At the other end of the longer cable going to the RDS-TMC unit I fit a 50 ohm BNC bulkhead socket by soldering it to the cable. A corresponding plug is soldered to the end of the RDS-TMC aerial wire which makes it possible to remove the RDS-TMC unit and use it within another car from time to time without cutting cables.
Again PVC tape is used to wrap up the inner cable joint to the connector.
Solder the screen to the outer tag on the connectors body.
Tape the whole assembled connector up with yet more PVC tape
Now lets look at the actual work needed on the RDS-TMC unit, its quite simple to strip just ¼”/ 5MM from the end of the cable and attach a 50 ohm BNC plug. The wire is soldered straight to the centre pin, there is no termination for the screen/ connector body. The reason I don’t shorten the receivers cable is because I can still use the receiver in another car, whilst it won’t work as well as when its connected to the cars aerial if you use hire cars quite often then the ability to remove a receiver from your own vehicle can be quite handy.
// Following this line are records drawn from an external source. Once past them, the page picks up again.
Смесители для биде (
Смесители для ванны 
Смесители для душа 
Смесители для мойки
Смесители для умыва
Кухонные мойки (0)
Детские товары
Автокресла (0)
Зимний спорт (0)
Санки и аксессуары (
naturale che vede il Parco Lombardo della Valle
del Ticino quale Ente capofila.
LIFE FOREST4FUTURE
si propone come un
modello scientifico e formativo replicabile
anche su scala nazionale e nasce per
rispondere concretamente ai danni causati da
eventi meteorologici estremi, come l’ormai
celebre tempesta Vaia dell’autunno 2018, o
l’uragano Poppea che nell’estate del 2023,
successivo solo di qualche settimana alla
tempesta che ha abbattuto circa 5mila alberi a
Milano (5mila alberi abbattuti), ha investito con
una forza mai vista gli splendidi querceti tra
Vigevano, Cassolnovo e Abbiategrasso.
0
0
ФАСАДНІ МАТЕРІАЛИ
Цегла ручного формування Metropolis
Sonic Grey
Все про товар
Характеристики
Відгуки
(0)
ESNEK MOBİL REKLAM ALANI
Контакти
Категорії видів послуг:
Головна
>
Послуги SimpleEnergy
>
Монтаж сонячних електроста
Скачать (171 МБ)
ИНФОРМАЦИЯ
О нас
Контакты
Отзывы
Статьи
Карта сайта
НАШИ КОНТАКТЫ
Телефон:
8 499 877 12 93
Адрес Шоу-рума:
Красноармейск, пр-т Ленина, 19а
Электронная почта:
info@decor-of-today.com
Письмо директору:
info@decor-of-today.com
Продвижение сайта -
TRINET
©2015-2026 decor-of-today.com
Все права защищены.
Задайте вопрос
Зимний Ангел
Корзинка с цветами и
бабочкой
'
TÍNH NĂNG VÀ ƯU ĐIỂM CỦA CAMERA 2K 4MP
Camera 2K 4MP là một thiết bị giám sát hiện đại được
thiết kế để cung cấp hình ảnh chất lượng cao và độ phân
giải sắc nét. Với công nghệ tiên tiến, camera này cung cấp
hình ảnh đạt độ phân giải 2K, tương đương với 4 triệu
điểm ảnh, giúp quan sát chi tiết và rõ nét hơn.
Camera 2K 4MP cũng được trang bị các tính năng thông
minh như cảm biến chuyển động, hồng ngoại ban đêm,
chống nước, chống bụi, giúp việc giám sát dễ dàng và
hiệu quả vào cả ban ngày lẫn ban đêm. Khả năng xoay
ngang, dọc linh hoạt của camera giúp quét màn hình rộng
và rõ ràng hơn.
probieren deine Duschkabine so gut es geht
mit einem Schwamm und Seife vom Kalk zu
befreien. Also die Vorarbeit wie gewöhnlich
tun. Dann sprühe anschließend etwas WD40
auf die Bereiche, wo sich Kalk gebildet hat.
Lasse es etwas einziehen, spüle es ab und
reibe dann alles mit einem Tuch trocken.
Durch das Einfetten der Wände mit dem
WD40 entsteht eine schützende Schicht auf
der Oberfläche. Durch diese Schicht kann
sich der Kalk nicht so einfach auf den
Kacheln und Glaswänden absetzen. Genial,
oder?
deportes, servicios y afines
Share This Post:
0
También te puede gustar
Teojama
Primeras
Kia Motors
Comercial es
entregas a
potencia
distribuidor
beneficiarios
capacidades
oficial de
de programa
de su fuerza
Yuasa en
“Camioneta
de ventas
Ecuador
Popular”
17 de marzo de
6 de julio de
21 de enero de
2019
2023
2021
Here we have the x40 active mount with built in RDS-TMC receiver, the end of the cable now sports a BNC plug:
Its not just TomTom units than can be improved using this technique, here the Garmin GTM12 receiver has a new connector fitted:
Back to the more widely used TomTom RDS-TMC units, there are two different types, the first being the slightly older unit with a round plug, often referred to as the part number ending .013
And finally the newer RDS-TMC unit with the mini USB style connector:
Parts List (All from Maplins):
1 off Car Aerial Plug HH12N
1 off Car Aerial Skt FJ76H
1 off BNC Socket HH18U
1 off BNC Plug FJ72P
1 off 10,000 pico-fared ceramic capacitor WX77J
Coax cable as required XR29G
PVC Tape FT20W Edit Once to alter the UOM associated with the capacitor as detailed in the posts below - Mike
Last edited by mikealder on Mon Apr 13, 2009 5:39 pm; edited 1 time in total
I didn't have photographs to post... but the end result is quite similar. I didn't know about some vehicles boosting their FM with a +12V on the antenna wire, that would certainly be a big worry - the 10,000pf capacitor does seem like an excellent workaround, although I do worry about stray signals. I'm sure that's the reason for my own marginal loss of FM radio quality - the price of better TMC reception.